_WHAT IS BEING ASKED_. Only one stretch of the data is wanted: the line containing "and Their Characteristics", the line containing "(318) 538-1323", and every line between them, copied exactly.

_EXTRACTED DATA_.
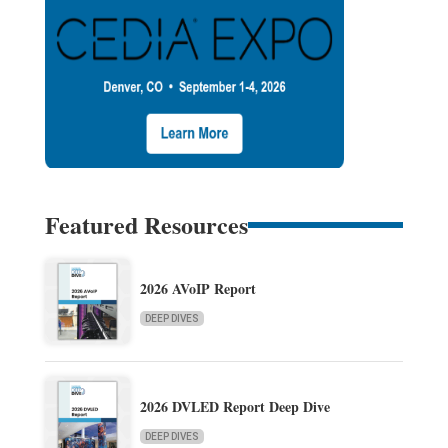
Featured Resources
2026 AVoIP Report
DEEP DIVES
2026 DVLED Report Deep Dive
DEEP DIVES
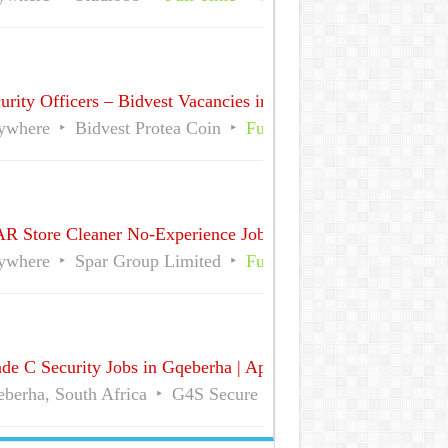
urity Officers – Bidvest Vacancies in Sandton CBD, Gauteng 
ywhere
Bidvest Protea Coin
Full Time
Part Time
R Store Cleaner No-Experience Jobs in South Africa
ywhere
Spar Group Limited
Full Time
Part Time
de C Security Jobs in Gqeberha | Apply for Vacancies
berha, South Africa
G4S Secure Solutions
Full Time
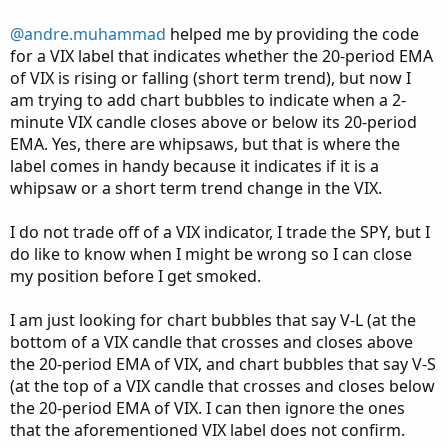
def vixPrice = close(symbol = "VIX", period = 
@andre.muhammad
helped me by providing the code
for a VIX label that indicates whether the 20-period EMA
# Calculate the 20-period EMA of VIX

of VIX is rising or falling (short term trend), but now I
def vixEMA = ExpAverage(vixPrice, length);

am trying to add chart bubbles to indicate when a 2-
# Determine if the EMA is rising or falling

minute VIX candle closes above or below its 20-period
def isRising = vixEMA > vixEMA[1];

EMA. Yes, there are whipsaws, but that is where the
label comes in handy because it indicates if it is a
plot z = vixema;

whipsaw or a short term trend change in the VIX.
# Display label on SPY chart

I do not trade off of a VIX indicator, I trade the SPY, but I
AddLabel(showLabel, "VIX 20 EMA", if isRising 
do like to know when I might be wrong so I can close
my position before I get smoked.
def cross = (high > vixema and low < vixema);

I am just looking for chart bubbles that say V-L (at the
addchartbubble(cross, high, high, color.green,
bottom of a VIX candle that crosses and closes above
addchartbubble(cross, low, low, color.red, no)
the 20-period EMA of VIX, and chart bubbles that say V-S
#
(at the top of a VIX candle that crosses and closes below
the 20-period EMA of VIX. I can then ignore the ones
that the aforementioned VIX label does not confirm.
---
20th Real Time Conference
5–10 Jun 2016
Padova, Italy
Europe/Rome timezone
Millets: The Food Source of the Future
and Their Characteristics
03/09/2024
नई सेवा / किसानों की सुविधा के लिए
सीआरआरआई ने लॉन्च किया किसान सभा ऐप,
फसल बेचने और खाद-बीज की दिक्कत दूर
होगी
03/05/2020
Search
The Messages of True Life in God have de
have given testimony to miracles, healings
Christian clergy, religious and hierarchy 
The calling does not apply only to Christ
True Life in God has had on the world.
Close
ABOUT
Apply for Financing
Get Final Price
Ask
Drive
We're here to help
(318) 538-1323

_WORKED SOLUTION_.
and Their Characteristics
03/09/2024
नई सेवा / किसानों की सुविधा के लिए
सीआरआरआई ने लॉन्च किया किसान सभा ऐप,
फसल बेचने और खाद-बीज की दिक्कत दूर
होगी
03/05/2020
Search
The Messages of True Life in God have de
have given testimony to miracles, healings
Christian clergy, religious and hierarchy 
The calling does not apply only to Christ
True Life in God has had on the world.
Close
ABOUT
Apply for Financing
Get Final Price
Ask
Drive
We're here to help
(318) 538-1323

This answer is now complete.